▶ TASK TO CARRY OUT: Transcribe the data below exactly, but only from the line containing "Recuperan parte de" through its final line, both included.

---- THE DATA

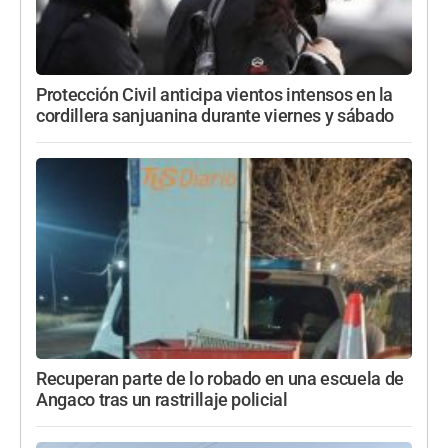
Protección Civil anticipa vientos intensos en la
cordillera sanjuanina durante viernes y sábado
Recuperan parte de lo robado en una escuela de
Angaco tras un rastrillaje policial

--------

▶ OUTPUT OF THE TASK:
Recuperan parte de lo robado en una escuela de
Angaco tras un rastrillaje policial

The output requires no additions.